Mona Lisa Smile (2003)
aka: As Per Gloria 

drama

directed by : Mike Newell
featuring : Julia Roberts - Kirsten Dunst - Julia Stile - Maggie Gyllenhaal - Juliet Stevenson
running time : 1 hour 57 minutes 
Set in 1953, Mona Lisa Smile tells the story of Katherine Watson (Julia Roberts), a new young art history professor at Wellesley College, an all-female campus with a prestigious reputation for academic excellence. Unfortunately for free-minded Berkeley grad Watson, her East Coast teaching stint comes during a less-progressive time that finds most of her students among them Betty Warren (Kirsten Dunst), Joan Brandwyn (Julia Stiles), and Giselle Levy (Maggie Gyllenhaal) more interested in nabbing a good husband than achieving scholastic and intellectual growth. Watson challenges her students and the Wellesley faculty to think outside of the current mores of the community and redefine what it means to be a success; meanwhile, she tries to come to terms with her own heart's desires. Mona Lisa Smile co-stars Marcia Gay Harden, Juliet Stevenson, and, as Watson's conflicting love interests, Dominic West and John Slattery.

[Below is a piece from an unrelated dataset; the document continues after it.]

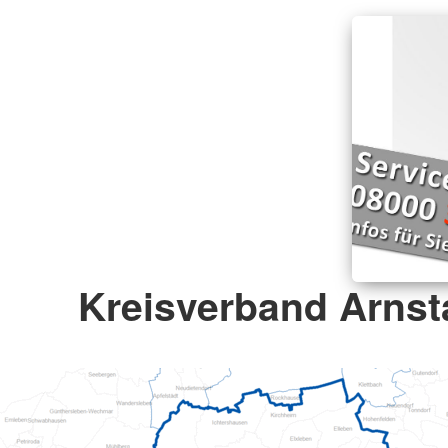
Kreisverband Arnsta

Wellesley College is a women's college where the best and the brightest women of New England's privileged class come to learn, if not necessarily to think. Mona Lisa Smile is about how the new art history teacher, unmarried Katherine Watson (Roberts), asks the young women of that university to reject the oppressive domestic goddess lifestyle that awaits almost all of them after graduation. Of the three students most affected by Watson, Gyllenhaal's Giselle Levy gets the best lines. The alcohol-swilling, sexually promiscuous rebel she plays feels like a product of the '50s, and Giselle quickly adores finding an older role model in Watson. Stiles does the best work in the film as Joan Brandwyn, who opens up to the possibility that she does not have to marry her sweetheart. Her scene with Roberts after she makes the decision about her future is the best scene in the film because it is the only one in which anybody shows Watson that her beliefs may not be best for everyone. Sadly, the talented Dunst as rich bitch Betty Warren is saddled with the worst scenes and the worst dialogue in the film. She suffers simply because she accepts wholeheartedly what she has been spoon-fed from childhood. Her punishment is so total and so extreme that the film becomes little more than a wholehearted acceptance of Watson's world view. That, plus the cartoonish treatment of Gay Harden as a heartbroken spinster who intensely believes in the importance of properly planned dinner parties, makes Mona Lisa Smile feel like a feminist film made by Wellesley graduates who want you to learn about feminism, but do not ask you to think about it.